Koc Filiz, Guzel A Irfan
Department of Neurology, Cukurova University School of Medicine, Mithat Ozsan Street, Adana 01330, Turkey.
J Dermatol. 2009 May;36(5):306-11. doi: 10.1111/j.1346-8138.2009.00644.x.
Neurofibromatosis and Charcot-Marie-Tooth are genetic disorders of the nervous system affecting the development and growth of nerve cells and demyelination of peripheral neurons, respectively. We report a 22-year-old man who presented clinical manifestations of both neurofibromatosis type 1 (NF1) and Charcot-Marie-Tooth type 1A. The simultaneous occurrence of neurofibromatosis and Charcot-Marie-Tooth disease has rarely been reported.

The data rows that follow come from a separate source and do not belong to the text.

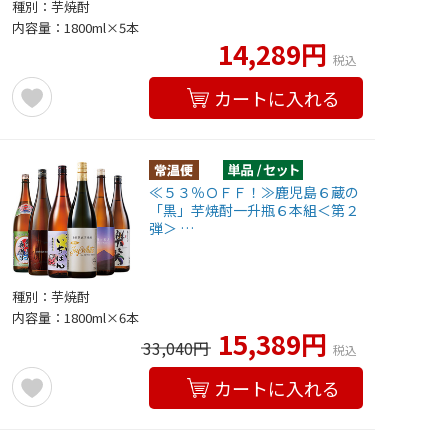
種別：芋焼酎
内容量：1800ml×5本
14,289円
税込
カートに入れる
≪５３％ＯＦＦ！≫鹿児島６蔵の
「黒」芋焼酎一升瓶６本組＜第２
弾＞ …
種別：芋焼酎
内容量：1800ml×6本
15,389円
33,040円
税込
カートに入れる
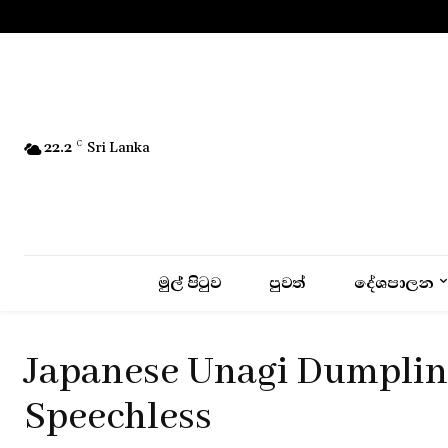
No menu items!
22.2
C
Sri Lanka
මුල් පිටුව
පුවත්
දේශපාලන
Japanese Unagi Dumpling
Speechless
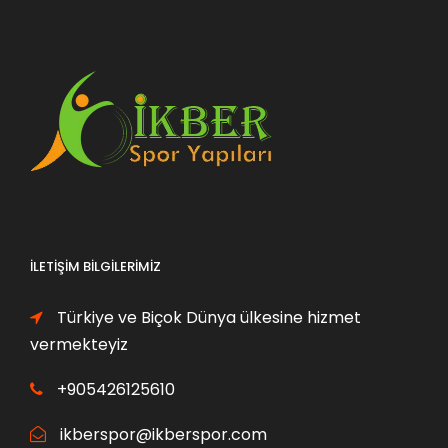
İLETIŞIM BILGILERIMIZ
Türkiye ve Biçok Dünya ülkesine hizmet
vermekteyiz
+905426125610
ikberspor@ikberspor.com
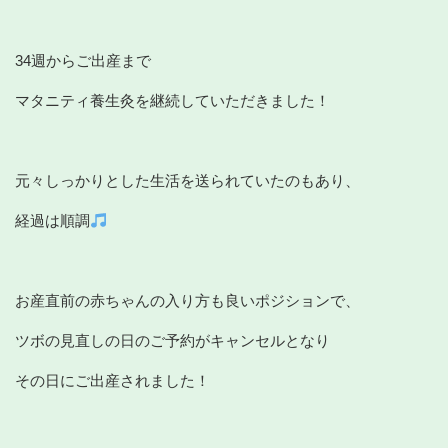
34週からご出産まで
マタニティ養生灸を継続していただきました！
元々しっかりとした生活を送られていたのもあり、
経過は順調
お産直前の赤ちゃんの入り方も良いポジションで、
ツボの見直しの日のご予約がキャンセルとなり
その日にご出産されました！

More extensive reports and further investigations of this combination will certainly provide a better understanding of this linkage in the near future.
神经纤维瘤病和夏科-马里-图斯病是神经系统的遗传性疾病,分别影响神经细胞的发育和生长以及周围神经元的脱髓鞘。我们报告了一名22岁男性,他同时出现了1型神经纤维瘤病(NF1)和1A型夏科-马里-图斯病的临床表现。神经纤维瘤病和夏科-马里-图斯病同时发生的情况鲜有报道。对这种组合进行更广泛的报告和进一步研究,肯定会在不久的将来让我们对这种联系有更好的理解。